On the way back to the base, Quinn still won’t admit that the Netherlands isn’t packed with Nazis. This is when Maggie apparently has enough and takes him to the antique museum. While at the museum, Maggie tells Quinn that if he doesn’t stop living in the past, he is going to become an old dusty relic that no one wants anything to do with. When Maggie asks to use the bathroom, she accidentally steps into a room full of Nazi memorabilia. She also finds a picture, identifying the owner as The Butcher of Baden.
Maggie tries to tell Quinn that he was right about the Nazis but he beats her to the punch and says that he is a dusty old relic that belongs on a shelf. She tells him that’s real growth and to remember that right before she tells him about the owner Nazi. While Quinn prepares to take down possibly the last Nazi on earth, Papadakis and BA continue to fail to get the possum out of the Air Tower. When they are taking a breather, Papadakis gets a text message. Seconds later, he and BA show up at the museum with an official WWII uniform for Quinn.

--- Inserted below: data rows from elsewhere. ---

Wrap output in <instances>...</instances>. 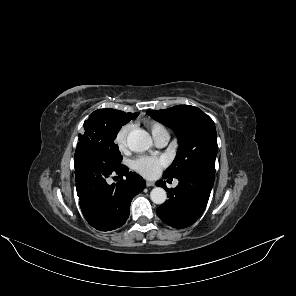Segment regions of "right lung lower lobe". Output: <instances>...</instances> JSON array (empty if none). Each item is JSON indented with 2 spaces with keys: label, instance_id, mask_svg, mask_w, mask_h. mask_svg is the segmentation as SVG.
Returning a JSON list of instances; mask_svg holds the SVG:
<instances>
[{
  "label": "right lung lower lobe",
  "instance_id": "obj_1",
  "mask_svg": "<svg viewBox=\"0 0 296 296\" xmlns=\"http://www.w3.org/2000/svg\"><path fill=\"white\" fill-rule=\"evenodd\" d=\"M74 162L76 190L85 219L99 231L121 227L129 216L133 197L146 186L143 178L123 165L110 168L101 157L81 148H76ZM111 174L121 179L109 185Z\"/></svg>",
  "mask_w": 296,
  "mask_h": 296
}]
</instances>
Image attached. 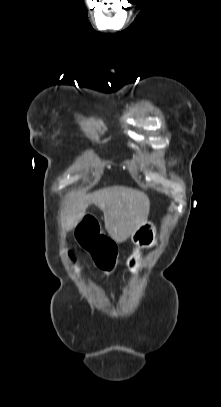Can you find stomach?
<instances>
[{"mask_svg":"<svg viewBox=\"0 0 221 407\" xmlns=\"http://www.w3.org/2000/svg\"><path fill=\"white\" fill-rule=\"evenodd\" d=\"M157 240V230L153 223L148 221L137 228V230L131 235V241L137 246L126 262V265L131 272L136 271L141 263L140 249L155 246Z\"/></svg>","mask_w":221,"mask_h":407,"instance_id":"1","label":"stomach"}]
</instances>
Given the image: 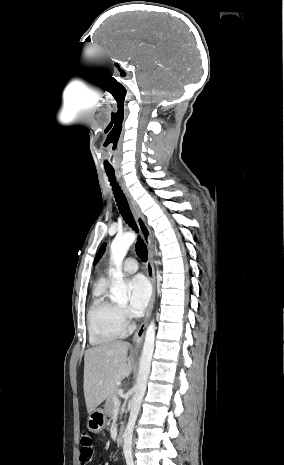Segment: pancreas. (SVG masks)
<instances>
[{
  "label": "pancreas",
  "instance_id": "cf45deb5",
  "mask_svg": "<svg viewBox=\"0 0 284 465\" xmlns=\"http://www.w3.org/2000/svg\"><path fill=\"white\" fill-rule=\"evenodd\" d=\"M118 391L119 389H117L116 387V389H113V391H111L110 395H108L106 399V403L104 407H105V415H108V417H111V415H113V409H114L113 399L114 397H117Z\"/></svg>",
  "mask_w": 284,
  "mask_h": 465
}]
</instances>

When Quinn goes to take down The Butcher he has a heart attack. They try to do CPR on him but this fails and they end up having to call the paramedics.
The episode ends a week later with a new Padadakis showing up in Quinn’s office. His hair is combed, and his shirt is buttoned and ironed. Papadakis tells Quinn that he is finally getting everything that he has been teaching him – stealing tanks, punching old Nazis, and prostitution. Quinn makes him promise not to tell anyone those things.
Going Dutch Review
This show gets a bit funnier every time I watch it, so I think it is starting to grow on me, which is what a good series should do. For that, I have to give it major credit. I still won’t go as far as saying it is a great series, but I probably would recommend watching it. I actually enjoyed the Nazi theme of this episode and that’s saying a lot because it’s a theme that is way overplayed these days. I also liked that Quinn turned out to be vindicated in the end. I’d have to give this episode a 5.7 out of 10.